● Exercise description
Within the records that follow, restate exactly the lines from the line with "[건국유업] 건국 멸균우유 200ml 24팩/고소하고 진한우유맛" down to the line with "Cachen, dafür ist", including both. Omit the pictures.

Source material section start

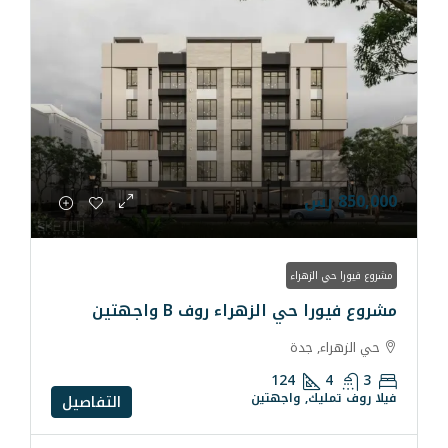
راء
الزهراء روف B واجهتين
دة
124
 واجهتين
التفاصيل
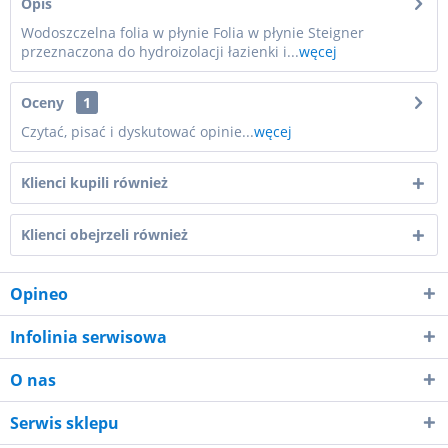
Opis
Wodoszczelna folia w płynie Folia w płynie Steigner
przeznaczona do hydroizolacji łazienki i...
węcej
Oceny
1
Czytać, pisać i dyskutować opinie...
węcej
Klienci kupili również
Klienci obejrzeli również
Opineo
Infolinia serwisowa
O nas
Serwis sklepu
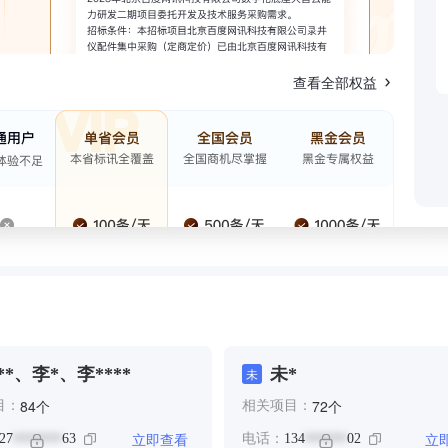
查看全部权益
**、李*、李****
未*
未
个
个
84
72
目：
相关项目：
立即查看
立
27
63
电话：
134
02
*******
******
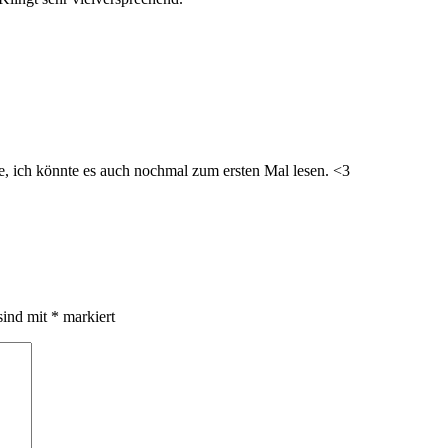
hte, ich könnte es auch nochmal zum ersten Mal lesen. <3
sind mit
*
markiert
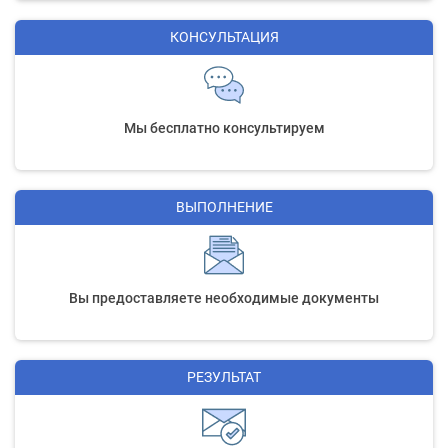
КОНСУЛЬТАЦИЯ
Мы бесплатно консультируем
ВЫПОЛНЕНИЕ
Вы предоставляете необходимые документы
РЕЗУЛЬТАТ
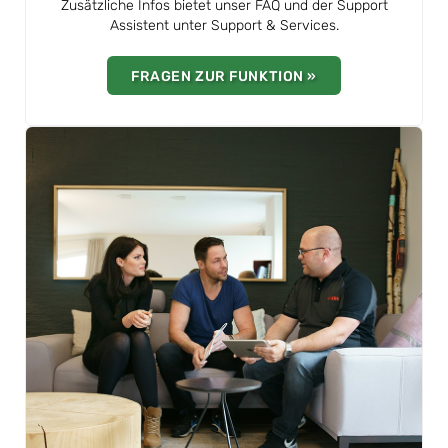
Zusätzliche Infos bietet unser FAQ und der Support
Assistent unter Support & Services.
FRAGEN ZUR FUNKTION »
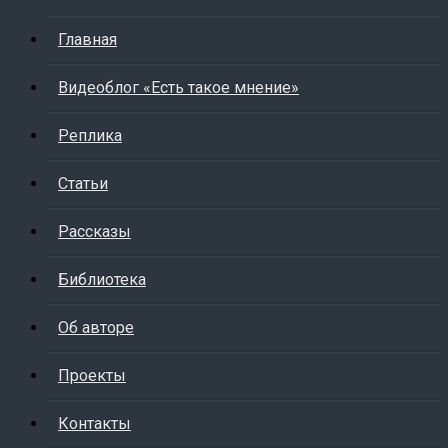
Главная
Видеоблог «Есть такое мнение»
Реплика
Статьи
Рассказы
Библиотека
Об авторе
Проекты
Контакты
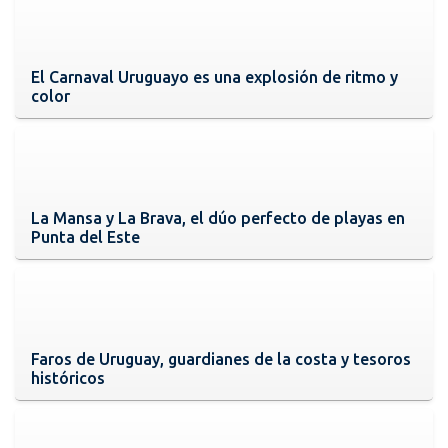
El Carnaval Uruguayo es una explosión de ritmo y
color
La Mansa y La Brava, el dúo perfecto de playas en
Punta del Este
Faros de Uruguay, guardianes de la costa y tesoros
históricos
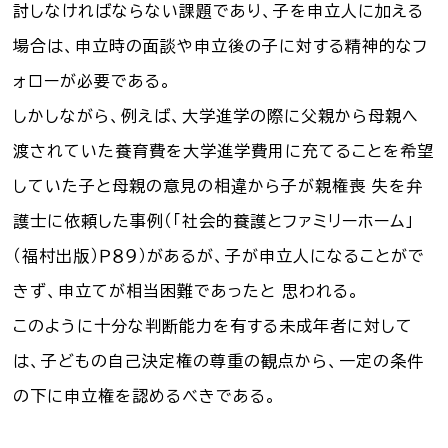
討しなければならない課題であり、子を申立人に加える
場合は、申立時の面談や申立後の子に対する精神的なフ
ォローが必要である。
しかしながら、例えば、大学進学の際に父親から母親へ
渡されていた養育費を大学進学費用に充てることを希望
していた子と母親の意見の相違から子が親権喪 失を弁
護士に依頼した事例（「社会的養護とファミリーホーム」
（福村出版）Ｐ８９）があるが、子が申立人になることがで
きず、申立てが相当困難であったと 思われる。
このように十分な判断能力を有する未成年者に対して
は、子どもの自己決定権の尊重の観点から、一定の条件
の下に申立権を認めるべきである。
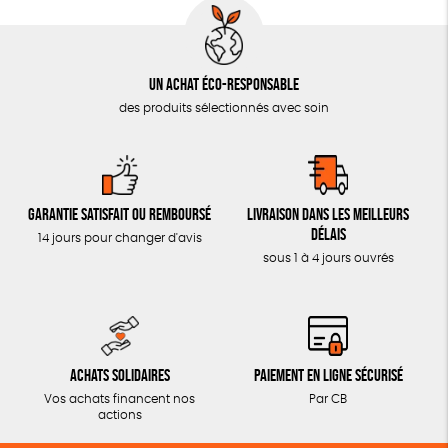
Un achat éco-responsable
des produits sélectionnés avec soin
Garantie satisfait ou remboursé
Livraison dans les meilleurs
délais
14 jours pour changer d'avis
sous 1 à 4 jours ouvrés
Achats solidaires
Paiement en ligne sécurisé
Vos achats financent nos
Par CB
actions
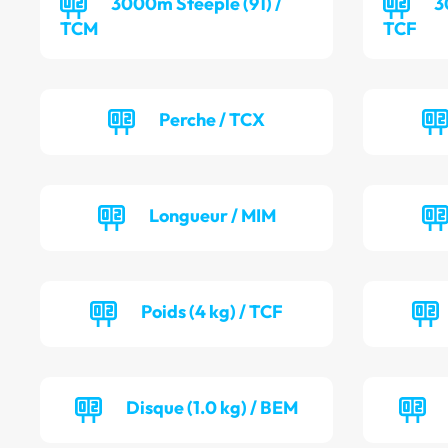
3000m Steeple (91) /
3
TCM
TCF
Perche / TCX
Longueur / MIM
Poids (4 kg) / TCF
Disque (1.0 kg) / BEM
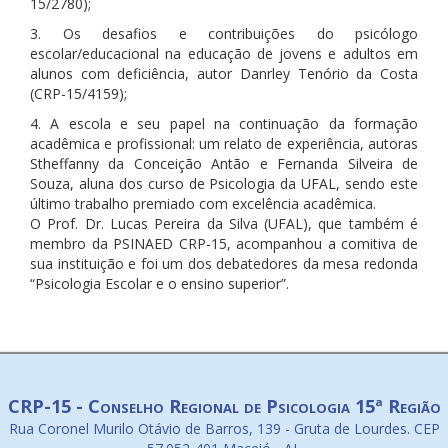
15/2780);
3. Os desafios e contribuições do psicólogo
escolar/educacional na educação de jovens e adultos em
alunos com deficiência, autor Danrley Tenório da Costa
(CRP-15/4159);
4. A escola e seu papel na continuação da formação
acadêmica e profissional: um relato de experiência, autoras
Stheffanny da Conceição Antão e Fernanda Silveira de
Souza, aluna dos curso de Psicologia da UFAL, sendo este
último trabalho premiado com excelência acadêmica.
O Prof. Dr. Lucas Pereira da Silva (UFAL), que também é
membro da PSINAED CRP-15, acompanhou a comitiva de
sua instituição e foi um dos debatedores da mesa redonda
“Psicologia Escolar e o ensino superior”.
CRP-15 - Conselho Regional de Psicologia 15ª Região
Rua Coronel Murilo Otávio de Barros, 139 - Gruta de Lourdes. CEP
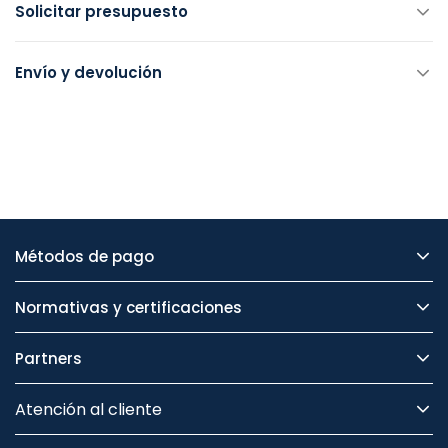
Solicitar presupuesto
Envío y devolución
Métodos de pago
Normativas y certificaciones
Partners
Atención al cliente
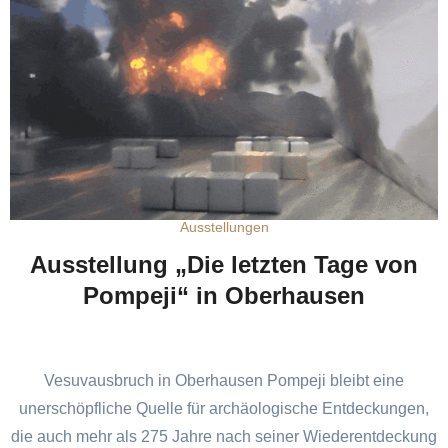
Ausstellungen
Ausstellung „Die letzten Tage von
Pompeji“ in Oberhausen
Vesuvausbruch in Oberhausen Pompeji bleibt eine
unerschöpfliche Quelle für archäologische Entdeckungen,
die auch mehr als 275 Jahre nach seiner Wiederentdeckung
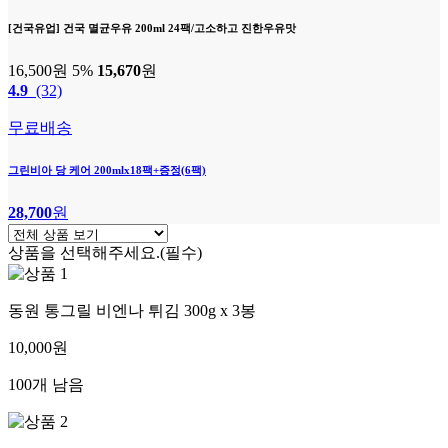
[건국유업] 건국 멸균우유 200ml 24팩/고소하고 진한우유맛
16,500원
5%
15,670
원
4.9
(32)
무료배송
그린비아 당 케어 200mlx18팩+증정(6팩)
28,700
원
상품을 선택해주세요.(필수)
동원 통그릴 비엔나 튀김 300g x 3봉
10,000원
100개 남음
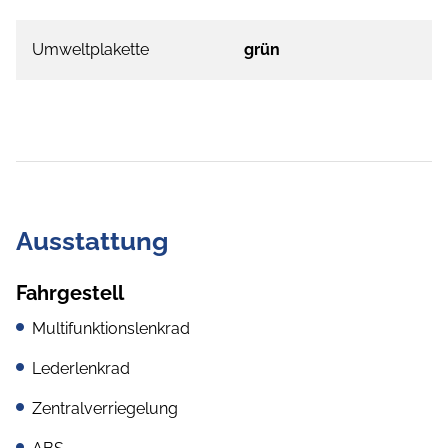
Umweltplakette
grün
Ausstattung
Fahrgestell
Multifunktionslenkrad
Lederlenkrad
Zentralverriegelung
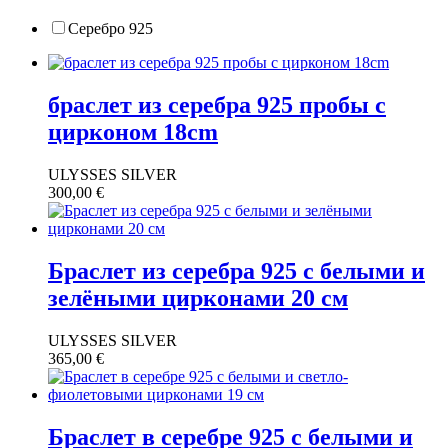
Серебро 925
браслет из серебра 925 пробы с
цирконом 18cm
ULYSSES SILVER
300,00
€
Браслет из серебра 925 с белыми и
зелёными цирконами 20 см
ULYSSES SILVER
365,00
€
Браслет в серебре 925 с белыми и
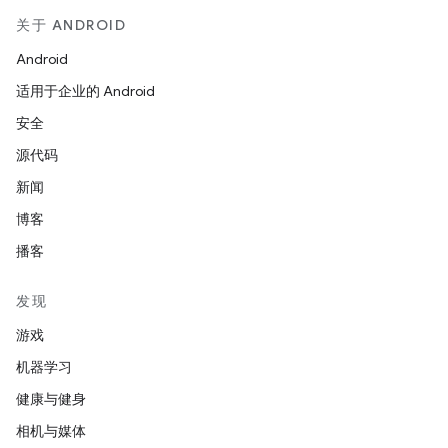
关于 ANDROID
Android
适用于企业的 Android
安全
源代码
新闻
博客
播客
发现
游戏
机器学习
健康与健身
相机与媒体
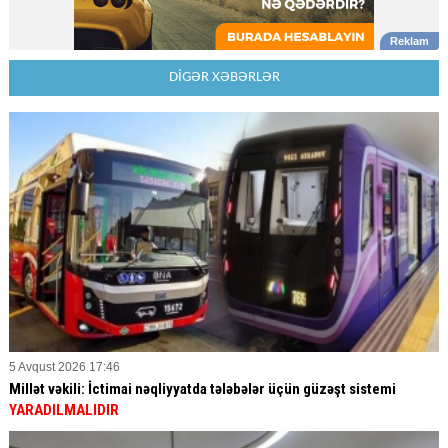
DİGƏR XƏBƏRLƏR
5 Avqust 2026 17:46
Millət vəkili: İctimai nəqliyyatda tələbələr üçün güzəşt sistemi
YARADILMALIDIR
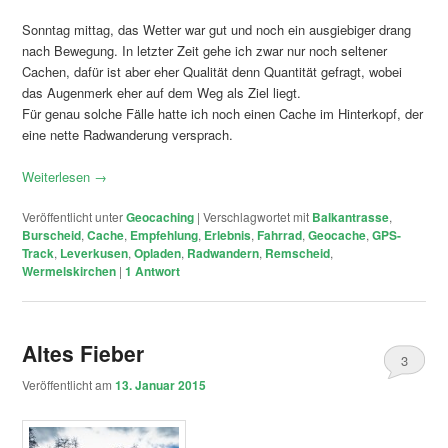
Sonntag mittag, das Wetter war gut und noch ein ausgiebiger drang
nach Bewegung. In letzter Zeit gehe ich zwar nur noch seltener
Cachen, dafür ist aber eher Qualität denn Quantität gefragt, wobei
das Augenmerk eher auf dem Weg als Ziel liegt.
Für genau solche Fälle hatte ich noch einen Cache im Hinterkopf, der
eine nette Radwanderung versprach.
Weiterlesen
→
Veröffentlicht unter
Geocaching
|
Verschlagwortet mit
Balkantrasse
,
Burscheid
,
Cache
,
Empfehlung
,
Erlebnis
,
Fahrrad
,
Geocache
,
GPS-
Track
,
Leverkusen
,
Opladen
,
Radwandern
,
Remscheid
,
Wermelskirchen
|
1
Antwort
Altes Fieber
3
Veröffentlicht am
13. Januar 2015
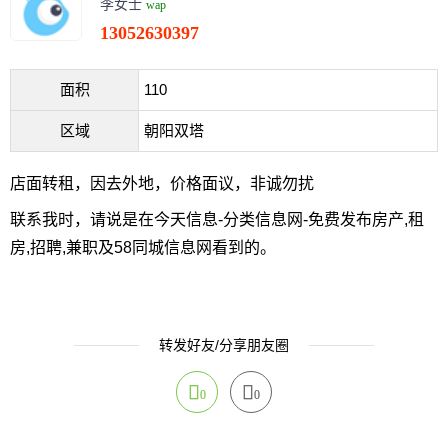
李女士
wap
13052630397
面积
110
区域
朝阳双塔
店面转租，因去外地，价格面议，非诚勿扰
联系我时，请说是在今天信息-分类信息网-免费发布房产,租
房,招聘,兼职及58同城信息网看到的。
转发好友/分享朋友圈
0
0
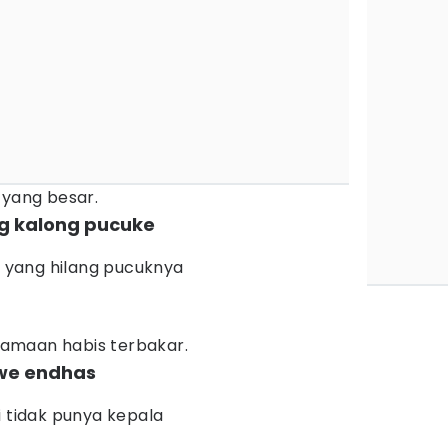
 yang besar.
ng kalong pucuke
ya yang hilang pucuknya
amaan habis terbakar.
we endhas
i tidak punya kepala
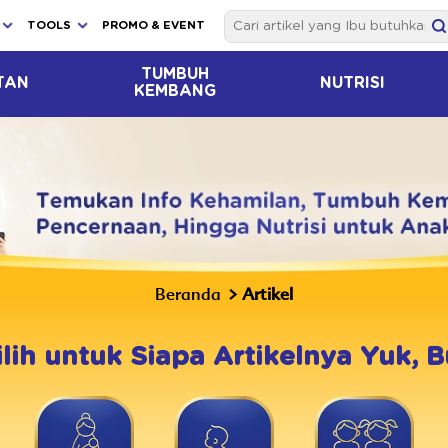
TOOLS
PROMO & EVENT
TUMBUH
TAN
NUTRISI
KEMBANG
Beranda
Artikel
ilih untuk Siapa Artikelnya Yuk, B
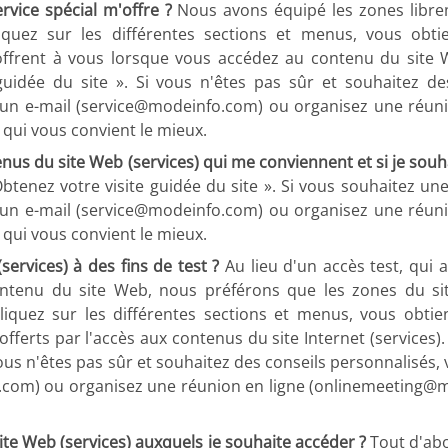
rvice spécial m'offre ?
Nous avons équipé les zones librem
iquez sur les différentes sections et menus, vous obti
 s'offrent à vous lorsque vous accédez au contenu du site
idée du site ». Si vous n'êtes pas sûr et souhaitez des
 un e-mail (service@modeinfo.com) ou organisez une réun
qui vous convient le mieux.
tenus du site Web (services) qui me conviennent et si je souh
enez votre visite guidée du site ». Si vous souhaitez une
 un e-mail (service@modeinfo.com) ou organisez une réun
qui vous convient le mieux.
services) à des fins de test ?
Au lieu d'un accès test, qui 
contenu du site Web, nous préférons que les zones du sit
liquez sur les différentes sections et menus, vous obti
. offerts par l'accès aux contenus du site Internet (servic
vous n'êtes pas sûr et souhaitez des conseils personnalisés
.com) ou organisez une réunion en ligne (onlinemeeting@
ite Web (services) auxquels je souhaite accéder ?
Tout d'abo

Source material section end

● Answer to this task
[건국유업] 건국 멸균우유 200ml 24팩/고소하고 진한우유맛
16,500원
5%
15,670
원
4.9
(32)
무료배송
그린비아 당 케어 200mlx18팩+증정(6팩)
28,700
원
상품을 선택해주세요.(필수)
동원 통그릴 비엔나 튀김 300g x 3봉
10,000원
100개 남음
Umweltplakette
grün
Ausstattung
Fahrgestell
Multifunktionslenkrad
Lederlenkrad
Zentralverriegelung
Серебро 925
браслет из серебра 925 пробы с
цирконом 18cm
ULYSSES SILVER
300,00
€
Браслет из серебра 925 с белыми и
зелёными цирконами 20 см
ULYSSES SILVER
365,00
€
Браслет в серебре 925 с белыми и
关于 ANDROID
Android
适用于企业的 Android
安全
源代码
新闻
博客
播客
发现
游戏
机器学习
健康与健身
相机与媒体
DİGƏR XƏBƏRLƏR
5 Avqust 2026 17:46
Millət vəkili: İctimai nəqliyyatda tələbələr üçün güzəşt sistemi
YARADILMALIDIR
Sonntag mittag, das Wetter war gut und noch ein ausgiebiger drang
nach Bewegung. In letzter Zeit gehe ich zwar nur noch seltener
Cachen, dafür ist aber eher Qualität denn Quantität gefragt, wobei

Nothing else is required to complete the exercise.